Jonathan Ashworth says unhappy Tories have ‘reached out’ to find way to block below-inflation rises

Rob Merrick
Deputy Political Editor
Sunday 09 October 2022 14:25 BST
Liz Truss says no decision has been made on cutting benefits

Conservative MPs opposed to real-term benefits cuts are working with Labour to force Liz Truss to abandon the plan, a shadow minister has revealed.

Jonathan Ashworth said unhappy Tories have “reached out to me” to find a way to block the big hit to the incomes of the poorest, adding: “There’s a lot of anger on the Conservative side.”

The cross-party talks emerged as a senior Tory predicted Kwasi Kwarteng will be forced to cave in to pressure to release the Treasury watchdog’s verdict on his economic plans early – instead of keeping it under wraps until 23 November.

Mel Stride, the chair of the Commons Treasury committee, also called his party’s mood “fairly febrile”, as MPs head back to Westminster this week with Labour 30 points ahead in the polls.

The twin controversies of the benefits cuts and the Office for Budget Responsibility’s secret forecast are shaping up as the key conflicts when Ms Truss and her chancellor face their rebellious MPs.

No 10 is desperate to bank savings for promised tax cuts by only increasing benefits in line with wages, rather than much-higher inflation – as Boris Johnson promised earlier this year.

But the Child Poverty Action Group is warning 200,000 more children will be pushed into poverty if payments rise by only around 5 per cent, not the inflation rate of roughly 10 per cent.

Mr Ashworth, the shadow work and pensions secretary, said many Conservatives oppose what he called “another unfair, deep cut in the incomes of the poorest”.

“I’m saying to Conservative MPs – some of them have already reached out to me – let’s work together and let’s block this,” he told Times Radio.

“I think there’s a lot of anger on the Conservative side, because we know what’s happening more broadly at the moment.”

Meanwhile, a former Sainsbury’s boss warned the cost of living crisis is the deepest for 50 years as he called on the government to directly help more effectively to the poorest.

“The 1970s is probably the last time the challenges to households were as great,” Justin King told Sky News.

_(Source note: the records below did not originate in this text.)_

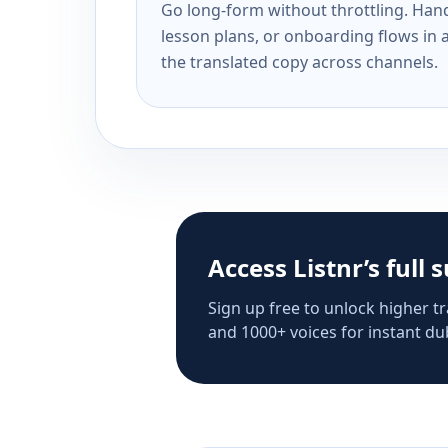
Go long-form without throttling. Handl
lesson plans, or onboarding flows in 
the translated copy across channels.
Access Listnr’s full 
Sign up free to unlock higher tr
and 1000+ voices for instant dub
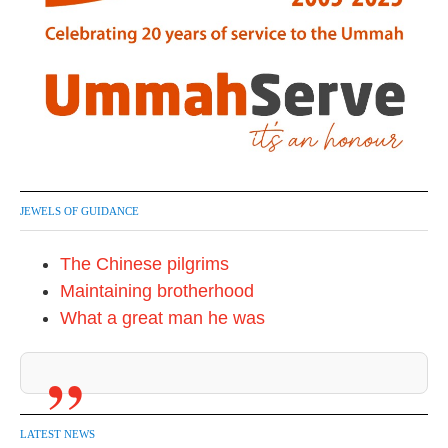
JEWELS OF GUIDANCE
The Chinese pilgrims
Maintaining brotherhood
What a great man he was
LATEST NEWS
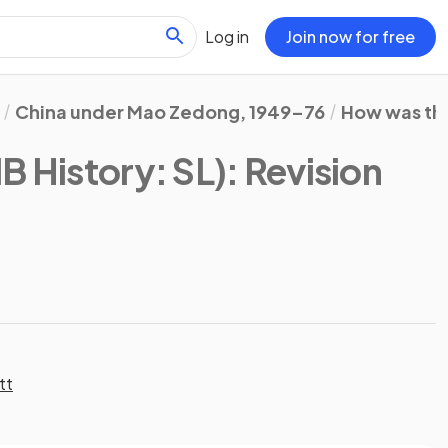
Log in
Join now for free
China under Mao Zedong, 1949–76
How was the
IB History: SL)
: Revision
tt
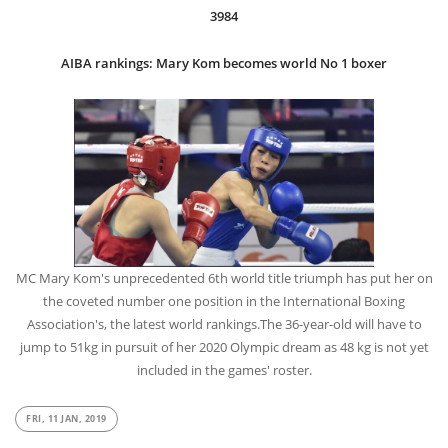
3984
AIBA rankings: Mary Kom becomes world No 1 boxer
MC Mary Kom's unprecedented 6th world title triumph has put her on
the coveted number one position in the International Boxing
Association's, the latest world rankings.The 36-year-old will have to
jump to 51kg in pursuit of her 2020 Olympic dream as 48 kg is not yet
included in the games' roster.
FRI, 11 JAN, 2019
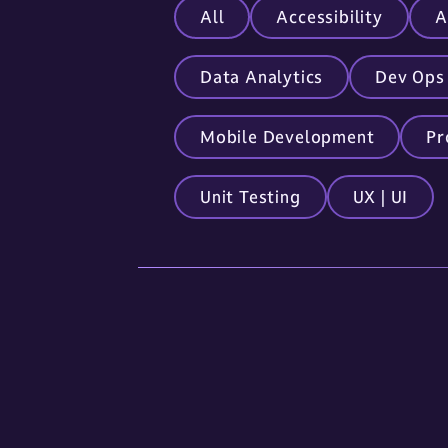
All
Accessibility
A
Data Analytics
Dev Ops
Mobile Development
Pr
Unit Testing
UX | UI
Locations
Sioux Falls
5841 S. Corporate Place
Sioux Falls, SD 57108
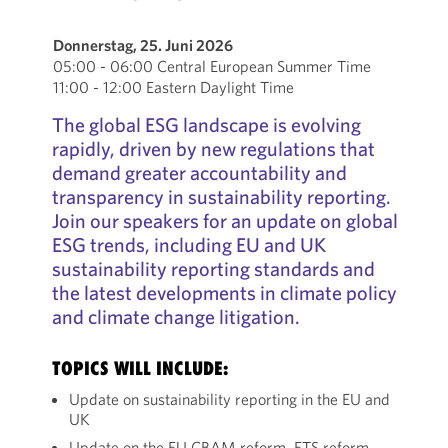
Donnerstag, 25. Juni 2026
05:00 - 06:00 Central European Summer Time
11:00 - 12:00 Eastern Daylight Time
The global ESG landscape is evolving
rapidly, driven by new regulations that
demand greater accountability and
transparency in sustainability reporting.
Join our speakers for an update on global
ESG trends, including EU and UK
sustainability reporting standards and
the latest developments in climate policy
and climate change litigation.
TOPICS WILL INCLUDE:
Update on sustainability reporting in the EU and
UK
Update on the EU CBAM reform, ETS reform,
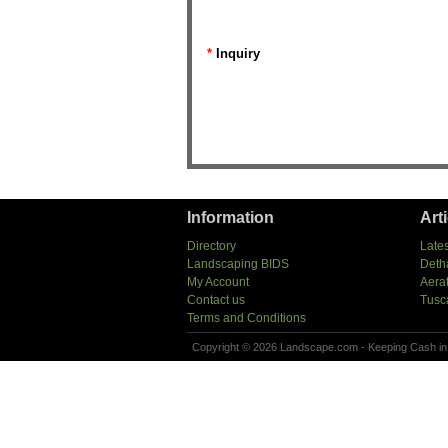
*
Inquiry
Information
Art
Directory
Lates
Landscaping BIDS
Deth
My Account
Aera
Contact us
Tusc
Terms and Conditions
Copyright © 2026 Landscape.com - Keeping Cash in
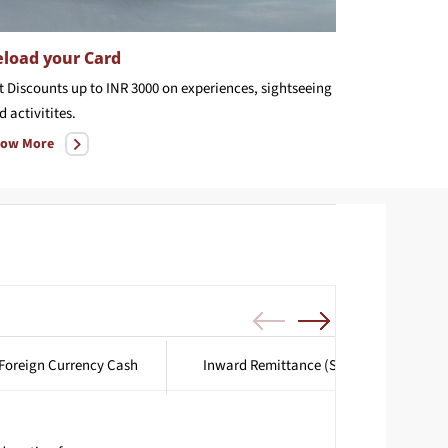
load your Card
t Discounts up to INR 3000 on experiences, sightseeing
d activitites.
ow More
Foreign Currency Cash
Inward Remittance (SWIFT Transfers)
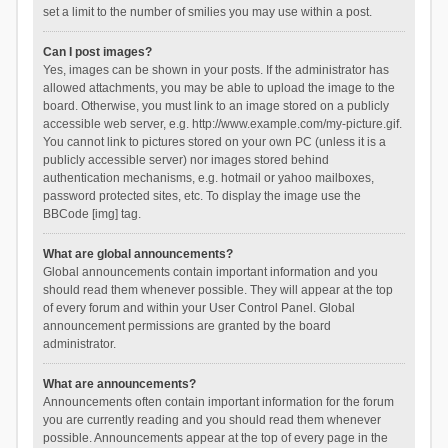
set a limit to the number of smilies you may use within a post.
Can I post images?
Yes, images can be shown in your posts. If the administrator has
allowed attachments, you may be able to upload the image to the
board. Otherwise, you must link to an image stored on a publicly
accessible web server, e.g. http://www.example.com/my-picture.gif.
You cannot link to pictures stored on your own PC (unless it is a
publicly accessible server) nor images stored behind
authentication mechanisms, e.g. hotmail or yahoo mailboxes,
password protected sites, etc. To display the image use the
BBCode [img] tag.
What are global announcements?
Global announcements contain important information and you
should read them whenever possible. They will appear at the top
of every forum and within your User Control Panel. Global
announcement permissions are granted by the board
administrator.
What are announcements?
Announcements often contain important information for the forum
you are currently reading and you should read them whenever
possible. Announcements appear at the top of every page in the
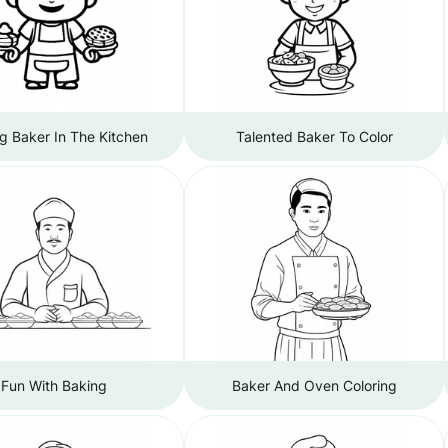
ng Baker In The Kitchen
Talented Baker To Color
Fun With Baking
Baker And Oven Coloring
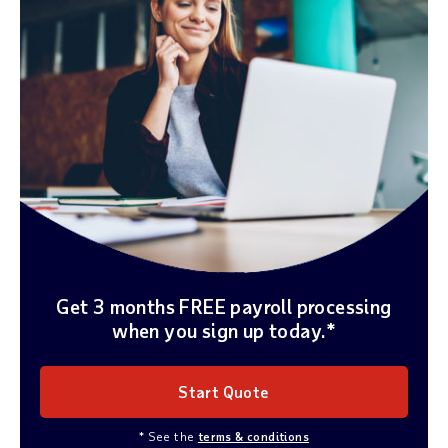
Get 3 months FREE payroll processing
when you sign up today.*
Start Quote
* See the
terms & conditions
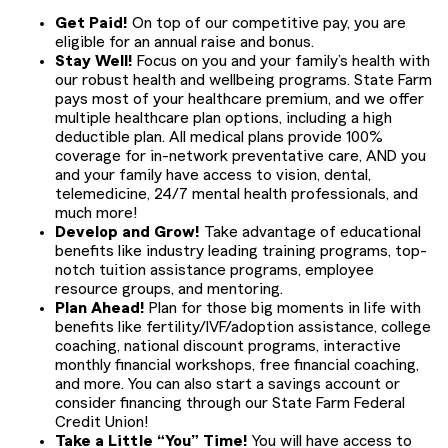
Get Paid!
On top of our competitive pay, you are
eligible for an annual raise and bonus.
Stay Well!
Focus on you and your family’s health with
our robust health and wellbeing programs. State Farm
pays most of your healthcare premium, and we offer
multiple healthcare plan options, including a high
deductible plan. All medical plans provide 100%
coverage for in-network preventative care, AND you
and your family have access to vision, dental,
telemedicine, 24/7 mental health professionals, and
much more!
Develop and Grow!
Take advantage of educational
benefits like industry leading training programs, top-
notch tuition assistance programs, employee
resource groups, and mentoring.
Plan Ahead!
Plan for those big moments in life with
benefits like fertility/IVF/adoption assistance, college
coaching, national discount programs, interactive
monthly financial workshops, free financial coaching,
and more. You can also start a savings account or
consider financing through our State Farm Federal
Credit Union!
Take a Little “You” Time!
You will have access to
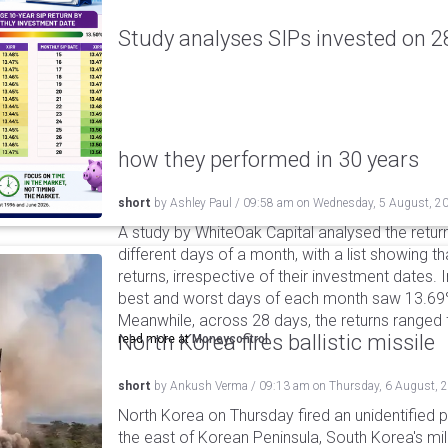
Study analyses SIPs invested on 28
how they performed in 30 years
short
by
Ashley Paul
/
09:58 am
on
Wednesday, 5 August, 2
A study by WhiteOak Capital analysed the retur
different days of a month, with a list showing th
returns, irrespective of their investment dates.
best and worst days of each month saw 13.69
Meanwhile, across 28 days, the returns ranged
North Korea fires ballistic missile
read more at
Moneycontrol
short
by
Ankush Verma
/
09:13 am
on
Thursday, 6 August, 
North Korea on Thursday fired an unidentified p
the east of Korean Peninsula, South Korea's mi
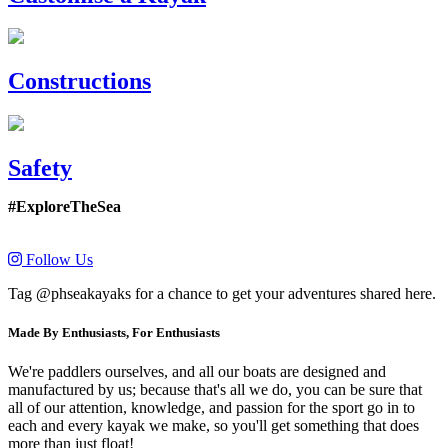
Constructions
Safety
#ExploreTheSea
Follow Us
Tag @phseakayaks for a chance to get your adventures shared here.
Made By Enthusiasts, For Enthusiasts
We're paddlers ourselves, and all our boats are designed and
manufactured by us; because that's all we do, you can be sure that
all of our attention, knowledge, and passion for the sport go in to
each and every kayak we make, so you'll get something that does
more than just float!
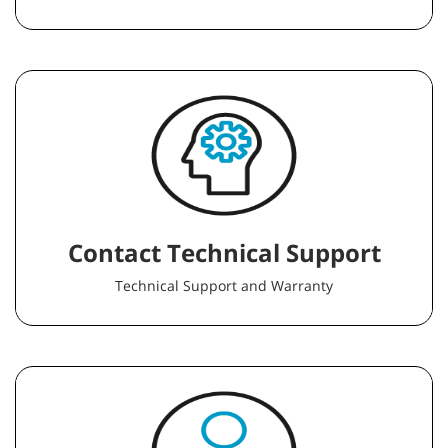
Contact Technical Support
Technical Support and Warranty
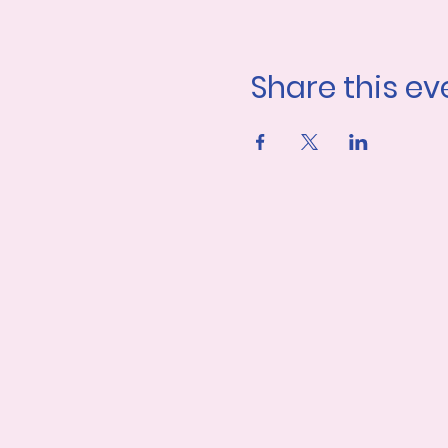
Share this ev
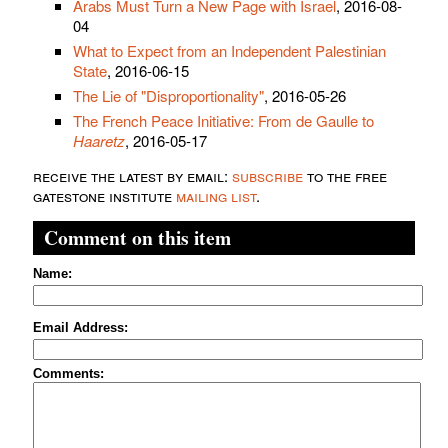
Arabs Must Turn a New Page with Israel
, 2016-08-
04
What to Expect from an Independent Palestinian
State
, 2016-06-15
The Lie of "Disproportionality"
, 2016-05-26
The French Peace Initiative: From de Gaulle to
Haaretz
, 2016-05-17
receive the latest by email:
subscribe
to the free
gatestone institute
mailing list
.
Comment on this item
Name:
Email Address:
Comments:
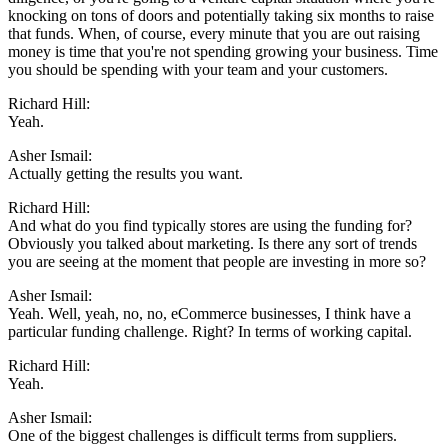
knocking on tons of doors and potentially taking six months to raise
that funds. When, of course, every minute that you are out raising
money is time that you're not spending growing your business. Time
you should be spending with your team and your customers.
Richard Hill:
Yeah.
Asher Ismail:
Actually getting the results you want.
Richard Hill:
And what do you find typically stores are using the funding for?
Obviously you talked about marketing. Is there any sort of trends
you are seeing at the moment that people are investing in more so?
Asher Ismail:
Yeah. Well, yeah, no, no, eCommerce businesses, I think have a
particular funding challenge. Right? In terms of working capital.
Richard Hill:
Yeah.
Asher Ismail:
One of the biggest challenges is difficult terms from suppliers.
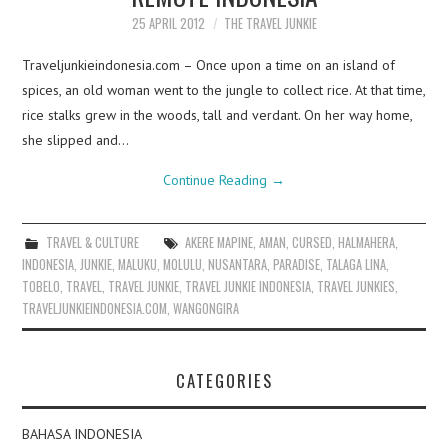
25 APRIL 2012
THE TRAVEL JUNKIE
Traveljunkieindonesia.com – Once upon a time on an island of
spices, an old woman went to the jungle to collect rice. At that time,
rice stalks grew in the woods, tall and verdant. On her way home,
she slipped and…
Continue Reading
→
TRAVEL & CULTURE
AKERE MAPINE
,
AMAN
,
CURSED
,
HALMAHERA
,
INDONESIA
,
JUNKIE
,
MALUKU
,
MOLULU
,
NUSANTARA
,
PARADISE
,
TALAGA LINA
,
TOBELO
,
TRAVEL
,
TRAVEL JUNKIE
,
TRAVEL JUNKIE INDONESIA
,
TRAVEL JUNKIES
,
TRAVELJUNKIEINDONESIA.COM
,
WANGONGIRA
CATEGORIES
BAHASA INDONESIA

He added: “I don’t think the government should be giving to those people who can afford to pay their bills, so it can give more money to those who are going to struggle. I think targeting is perfectly possible.”

Nadhim Zahawi, the Cabinet Office minister, said: “No decisions have been made on the benefits uprating.” It would normally be made in November – for changes next April.

Mr Stride attacked “too many missteps” and suggested there will need to be more U-turns to regain “fiscal credibility” on top of the climbdown on the plan to scrap the top 45p income tax rate.

“A lot of Conservative MPs are very concerned with where we are with the polls,” he said, adding: “There is a recognition that we have got to turn things around and start doing it very quickly.”

On the OBR report, Mr Stride said: “My best guess, and I’ve said it is only a guess, is that the date will be brought forward.”